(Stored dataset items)

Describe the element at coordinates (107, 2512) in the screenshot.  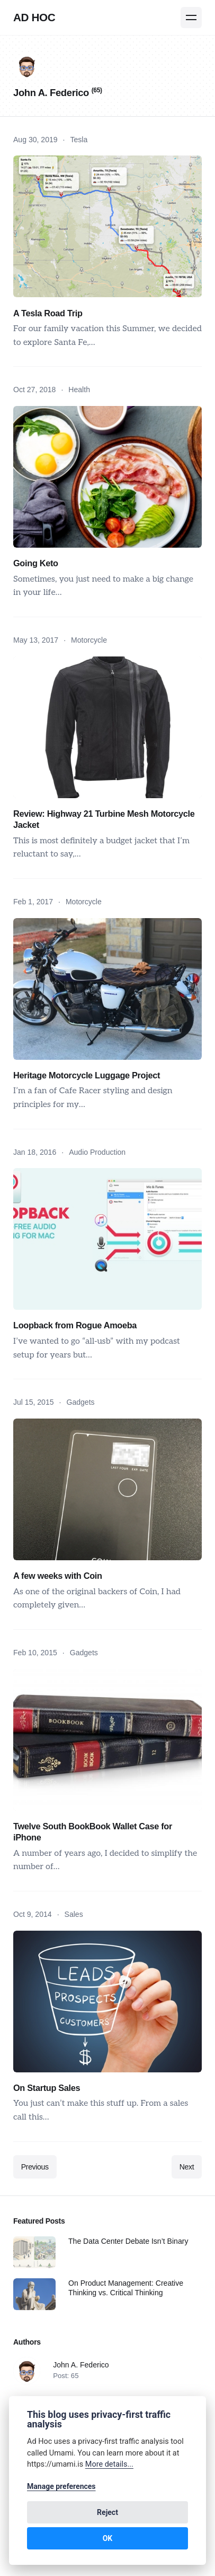
I see `Reject` at that location.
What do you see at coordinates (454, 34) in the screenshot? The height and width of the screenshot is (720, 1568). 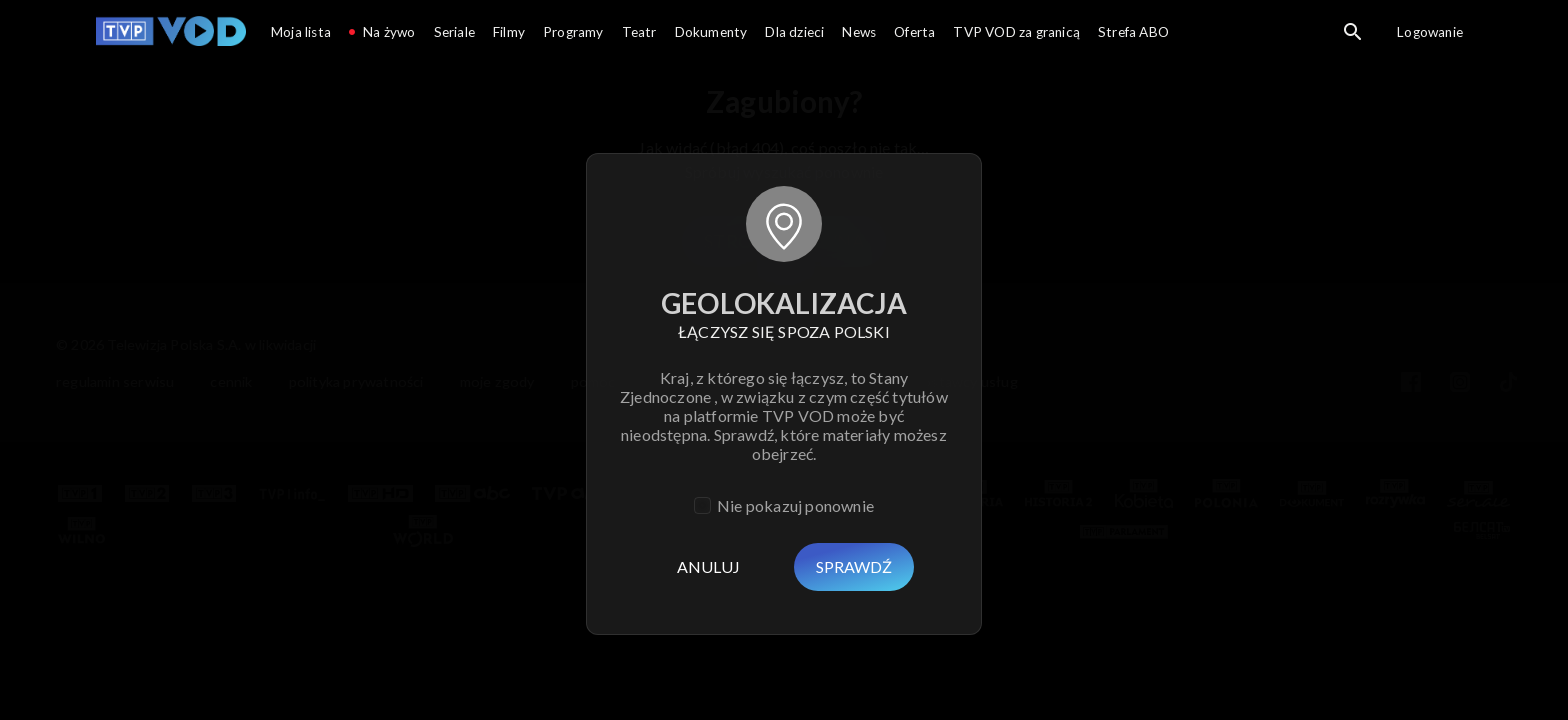 I see `[Przejdź do Seriale]` at bounding box center [454, 34].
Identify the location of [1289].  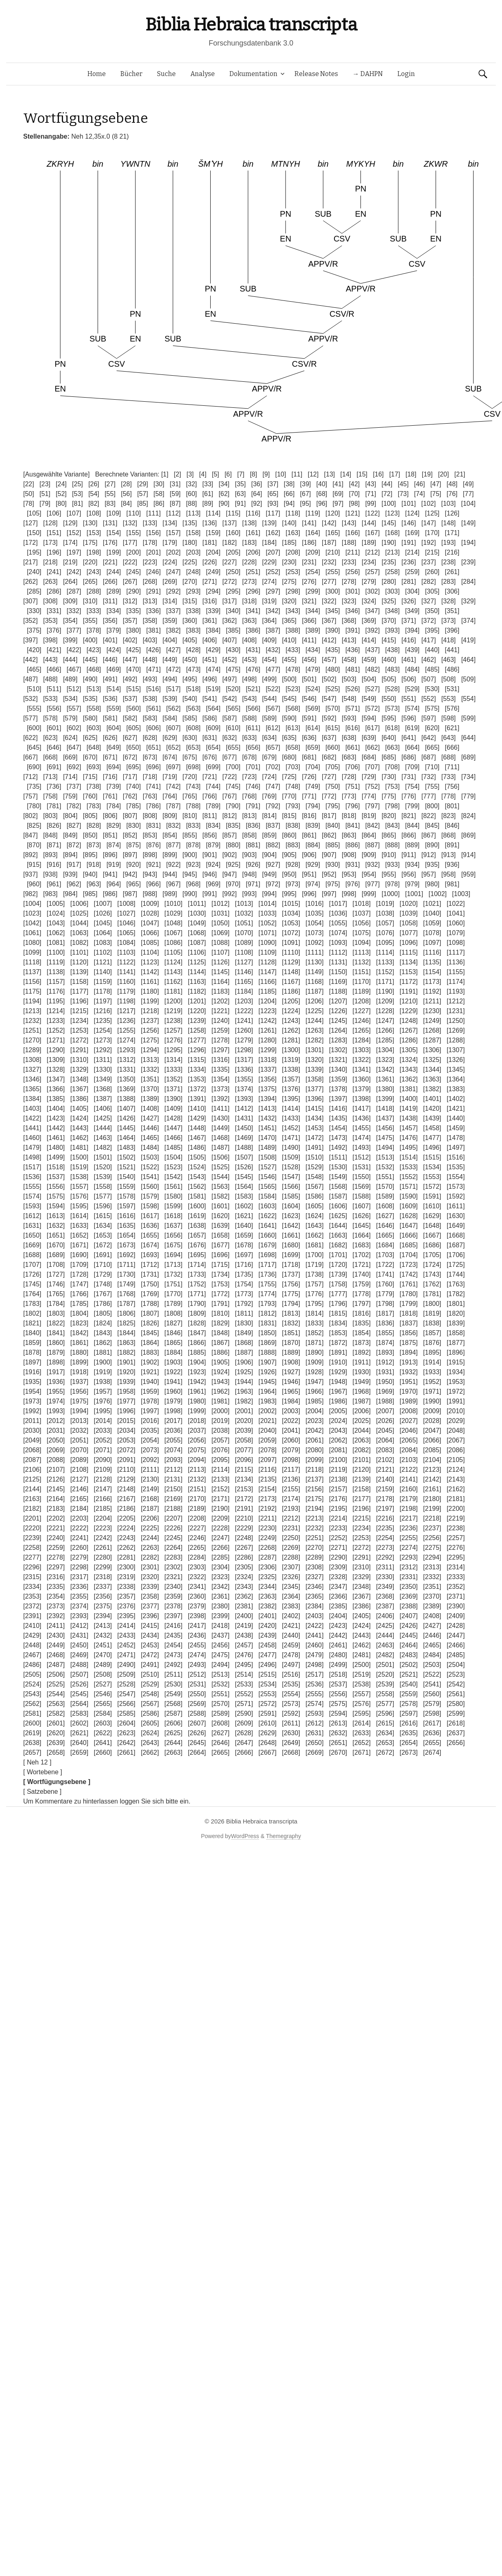
(32, 1049).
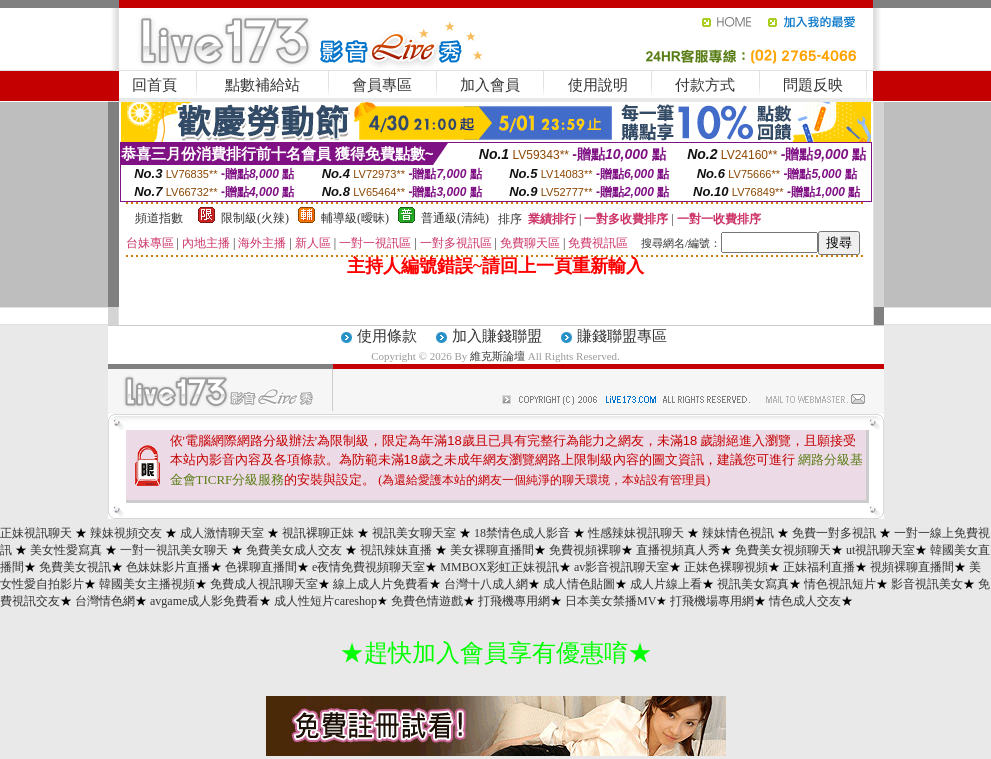  I want to click on 視訊美女寫真, so click(753, 584).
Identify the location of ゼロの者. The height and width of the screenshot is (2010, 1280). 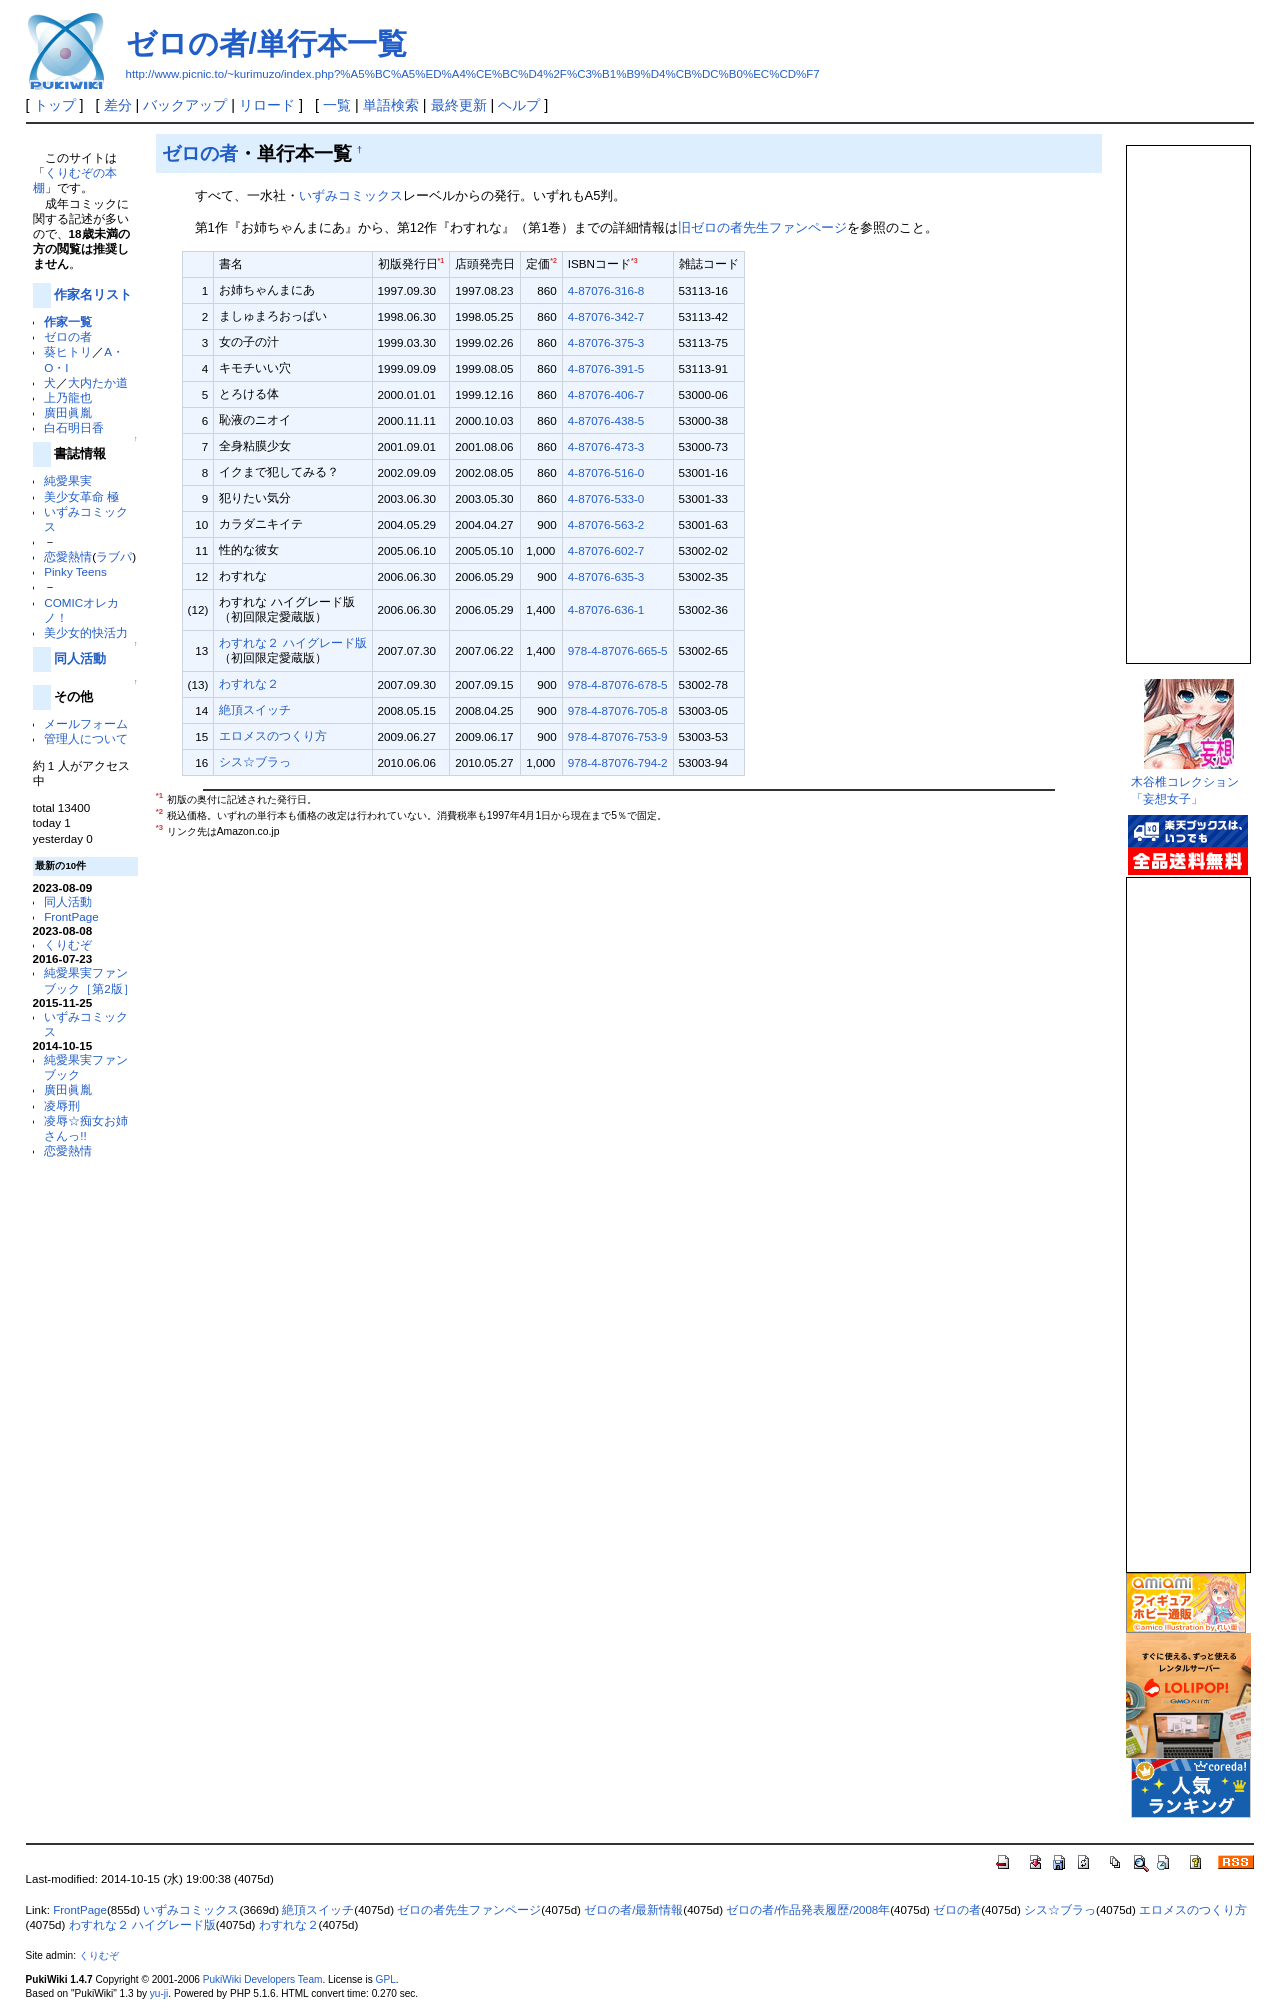
(68, 336).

- _EXERCISE BRIEF_
The lines from the one containing "Identify the location of ゼロの者." to the last line of the records, both included: print exactly those and nothing else, leaving out any pictures.

- _ANSWER SECTION_
Identify the location of ゼロの者. The height and width of the screenshot is (2010, 1280). 
(68, 336).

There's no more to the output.